Many reporters were also quick to argue that the Obama administration’s aggressive stance toward investigating leaks -his administration also seized reporters’ records – paved the way for the Trump administration. In her column Friday in The Washington Post, media columnist Margaret Sullivan wrote, “But Trump’s anti-press bluster aside, there’s a clear blueprint to follow – courtesy of Barack Obama, who once claimed that he would be the most transparent president ever but proved to be no friend to press rights.”
Abrams said, though, that the Obama administration eventually rewrote the guidelines on handling these types of cases and he is now concerned over whether the Trump DOJ is following them. Investigators are only supposed to seize reporters’ records – without giving them a chance to challenge the decision – in a small set of circumstances, including a pressing national security emergency.
“One of the most important protections journalists have is the ability to go to court and defend their First Amendment interests,” Abrams said. “On its face, this does not sound as if there was some immediate national security threat.”
That there was no apparent imminent crisis, he said, “means it’s all the more troubling that this was not handled by a subpoena to the journalist with a chance of a juridical determination.”

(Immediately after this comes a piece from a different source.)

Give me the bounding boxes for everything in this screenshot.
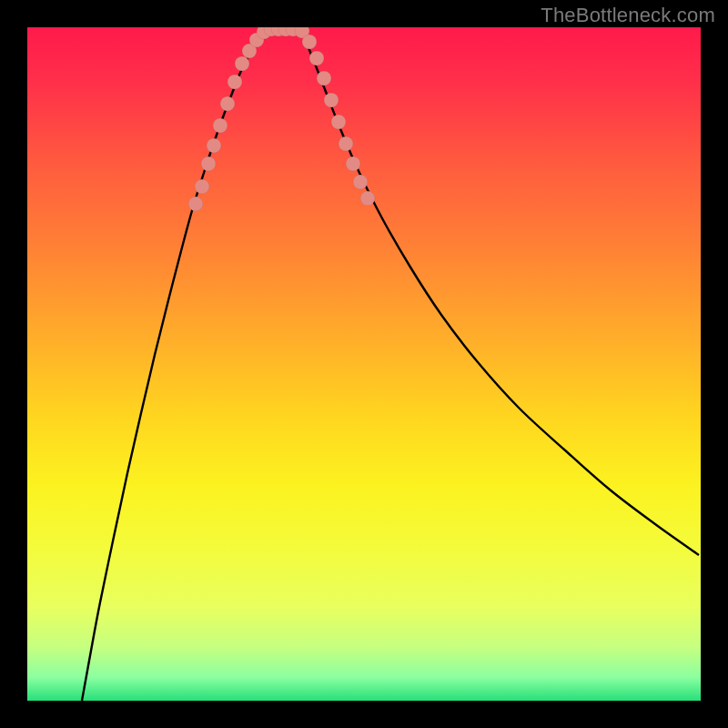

The aggressiveness of the Justice Department, he said, will have the effect of deterring others from communicating with reporters because of fear of exposure.
“I don’t think there’s any doubt that the effect of this conduct by the Department of Justice and potentially other such conduct could well have serious chilling effect on the revelation of highly newsworthy and significant information,” Abrams said.
Timm highlighted that the Department of Justice provided no evidence that the information Wolfe is accused of passing to Watkins was classified, something that Watkins and Wolfe have both denied.
“That is more evidence that they violated the Justice Department’s internal guidelines by not informing the reporter before-hand that they were going through her information,” he said.
Jameel Jaffer, executive director of the Knight First Amendment Institute at Columbia University, raised several other questions in an email to POLITICO.
“It is unclear whether the government exhausted other options before seizing Watkins’ phone and email records,” he said. “It’s also not apparent why it was necessary to collect years’ worth of sensitive information. Finally, there is a question whether Watkins was notified in a timely way of the surveillance.”
Abrams said it is too soon to draw broad conclusions, but “it’s not too soon to be concerned.” At issue, he said, is whether the apparently low bar the Department of Justice used to seize Watkins’ records without her knowledge represents a one-time incident related to specific circumstances or indicates a broader approach.
“If their position is that there was a particular reason in this case why we had to do it this way, that’s one thing, and we can have arguments about whether that’s persuasive or not,” he said. “But if the position is, ‘This is a leak investigation, why shouldn’t we be able to go and follow up our efforts in any generally lawful way to find out everything about it?’ – that sort of approach minimizes, even eviscerates First Amendment interests entirely.”